Hoe ziet die werkrelatie met zorgprofessionals eruit?

‘Vertrouwen is het sleutelwoord. Uit diverse onderzoeken blijkt dat ouders met een lvb veel wantrouwen hebben richting zorgverleners. Vaak hebben ze zelf veel faalervaringen in de jeugdzorg. Ze zijn zorgmoe en bang. Bang voor het stigma dat ze geen kind kunnen opvoeden en bang om hun kind kwijt te raken. Vanuit die angst vragen en accepteren ze geen hulp. Dit hulpmijdend gedrag kan opgevat worden als hulp weigeren, wat een grond is voor gedwongen hulp en ondertoezichtstelling. 

Andersom is het zo dat zorgprofessionals vertrouwen moeten hebben en uitstralen dat ouders met een lvb in staat zijn hun kinderen op te voeden. Daar moeten we hen zowel in het vrijwillige als het gedwongen kader goed voor toerusten. Ouders zijn welwillend in het accepteren van hulp als ze vertrouwen krijgen.’

Hoe belangrijk is het ondersteunende netwerk?

‘Ontzettend belangrijk. Te vaak zijn we gefocust op de aanwezigheid van een sociaal netwerk. Maar is dat netwerk ook ondersteunend? We weten dat de problemen binnen deze gezinnen vaak intergenerationeel zijn. Bovendien hebben ouders met een lvb moeite met het aangaan en onderhouden van sociale relaties, dus maken zij nauwelijks gebruik van een wat uitgebreider informeel netwerk, zoals buurtgenoten of ouders van het schoolplein. Daar ligt een taak voor professionals: samen en vanuit vertrouwen werken aan een ondersteunend netwerk. Wie zou waarbij kunnen helpen? Ook weer vanuit het vertrouwen dat de opvoeding niet wordt overgenomen, maar dat het netwerk ondersteunend is.’

De leerstoel bestaat nu anderhalf jaar. Op welke successen bent u trots?

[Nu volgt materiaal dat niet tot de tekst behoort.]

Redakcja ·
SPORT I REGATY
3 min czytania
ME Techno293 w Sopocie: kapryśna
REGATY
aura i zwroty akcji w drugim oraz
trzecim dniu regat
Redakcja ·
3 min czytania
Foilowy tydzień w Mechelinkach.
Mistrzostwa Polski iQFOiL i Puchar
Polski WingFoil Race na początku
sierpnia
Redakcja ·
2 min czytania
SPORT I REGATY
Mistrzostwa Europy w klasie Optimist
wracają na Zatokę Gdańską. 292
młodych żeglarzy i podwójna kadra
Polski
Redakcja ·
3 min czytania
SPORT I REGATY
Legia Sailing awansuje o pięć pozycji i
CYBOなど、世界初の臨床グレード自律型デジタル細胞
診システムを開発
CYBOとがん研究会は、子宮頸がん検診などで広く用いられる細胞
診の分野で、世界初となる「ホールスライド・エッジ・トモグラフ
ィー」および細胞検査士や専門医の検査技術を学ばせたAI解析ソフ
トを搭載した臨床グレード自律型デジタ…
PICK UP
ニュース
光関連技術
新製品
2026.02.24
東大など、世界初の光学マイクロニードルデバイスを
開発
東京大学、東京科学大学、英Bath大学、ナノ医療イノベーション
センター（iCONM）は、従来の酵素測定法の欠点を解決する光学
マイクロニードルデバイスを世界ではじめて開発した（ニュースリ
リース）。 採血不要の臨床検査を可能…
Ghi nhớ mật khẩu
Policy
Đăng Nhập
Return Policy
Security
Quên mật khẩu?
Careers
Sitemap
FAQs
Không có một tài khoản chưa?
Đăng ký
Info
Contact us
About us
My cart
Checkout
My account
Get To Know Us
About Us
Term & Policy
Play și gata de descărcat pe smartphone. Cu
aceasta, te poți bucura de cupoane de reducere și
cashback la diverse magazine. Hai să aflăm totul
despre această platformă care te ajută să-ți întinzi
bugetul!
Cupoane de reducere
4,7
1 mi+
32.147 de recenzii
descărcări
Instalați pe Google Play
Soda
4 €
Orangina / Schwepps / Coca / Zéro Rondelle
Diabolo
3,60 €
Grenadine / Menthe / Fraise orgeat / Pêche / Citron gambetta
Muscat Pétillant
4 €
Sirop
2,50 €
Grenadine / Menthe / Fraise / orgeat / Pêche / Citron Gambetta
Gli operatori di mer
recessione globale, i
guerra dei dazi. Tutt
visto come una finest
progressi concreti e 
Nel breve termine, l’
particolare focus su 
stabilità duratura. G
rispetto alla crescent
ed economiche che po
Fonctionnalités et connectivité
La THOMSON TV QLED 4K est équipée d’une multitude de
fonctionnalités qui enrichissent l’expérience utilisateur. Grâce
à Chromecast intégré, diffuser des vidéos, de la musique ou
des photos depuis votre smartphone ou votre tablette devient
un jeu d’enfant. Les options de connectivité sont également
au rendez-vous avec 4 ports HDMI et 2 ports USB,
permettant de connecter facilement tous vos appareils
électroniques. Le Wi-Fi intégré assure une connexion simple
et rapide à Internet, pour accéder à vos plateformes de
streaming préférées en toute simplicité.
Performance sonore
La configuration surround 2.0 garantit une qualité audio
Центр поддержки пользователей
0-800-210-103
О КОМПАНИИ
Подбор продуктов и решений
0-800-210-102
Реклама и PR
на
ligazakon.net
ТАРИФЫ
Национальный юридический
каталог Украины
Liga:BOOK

‘We hebben heel veel informatie verzameld. We weten wat werkzame elementen zijn voor deze gezinnen en we krijgen steeds meer zicht op de risicofactoren. We weten inmiddels ook dat het internationale beeld - dat kinderen van ouders met een lvb een grotere kans hebben om in de jeugdbescherming terecht te komen en meer kans hebben op uithuisplaatsing – ook voor de Nederlandse situatie geldt. Er is een gemene deler: mensen willen erkend worden. Zodra het over kinderen gaat en over hulpverlening, wil je als ouders meedenken.’ 

Dat lijkt een open deur…

‘Ja, soms denk ik: dit weten we toch allemaal al? Maar toch is het belangrijk dat dit beeld ook in Nederland bevestigd is door middel van wetenschappelijk onderzoek. Nu kunnen we deze kennis stap voor stap verwerken in methodieken en interventies, en internationaal van elkaar leren. Daarnaast vind ik het mooi dat de informatie die wij vanuit de leerstoel vergaren en verspreiden, ook daadwerkelijk in de praktijk gebruikt wordt om methodieken aan te scherpen.’

Kunt u daar een voorbeeld van geven?

‘Uit ons onderzoek blijkt dat de focus vooral gericht is op moeders met een lvb. Niet op vaders. Moeders zijn veelal het eerste aanspreekpunt en als een stel uit elkaar gaat, verdwijnt de vader al gauw uit beeld. Dat beeld wordt bevestigd door zowel zorgprofessionals als door vaders. Voor ons was dat echt een eye-opener. Want juist vaders behoren tot het ondersteunende netwerk. Waarom hebben we dit niet eerder bedacht? Vanuit de leerstoel komt er dus een grotere focus op de vaders met een lvb.’ 

Hoe kijkt u terug op anderhalf jaar bijzonder hoogleraarschap? 

‘Ik heb zeker niet de illusie dat we alle problemen kunnen oplossen, maar stapje voor stapje krijgen we steeds meer kennis. Dat draagt bij aan een verbeterde kwaliteit van leven voor gezinnen van ouders met een lvb. Dat geeft echt voldoening!’

Over: Maroesjka van Nieuwenhuijzen

Geboren in Reimerswaal op 14 september 1971

  • 1990 - 1991 Propedeuse Italiaanse taal- en letterkunde, UvA
  • 1991 - 1995 Studie Algemene Taal Wetenschappen, UvA
  • 1993 - 1998 Studie Ontwikkelingspsychologie, UvA
  • 1998 - 2004 Promovendus Orthopedagogiek, UU
  • 2004 - 2010 Onderzoeker Ontwikkelingspsychologie, UU
  • 2009 - 2011 Lector Gehandicaptenzorg en Jeugdzorg, Hogeschool Leiden
  • 2010 - 2017 Docent-onderzoeker Orthopedagogiek, VU
  • 2017 - Heden Hoofd onderzoeksteam, Expect Jeugd
  • 2022 - Heden Bijzonder hoogleraar Licht verstandelijke beperking, ouderschap en jeugdbescherming, aan de faculteit der Maatschappij- en Gedragswetenschappen, Forensische Orthopedagogiek, UvA

Dit artikel komt uit de derde editie van 2024 van Markant, het tijdschrift van de VGN.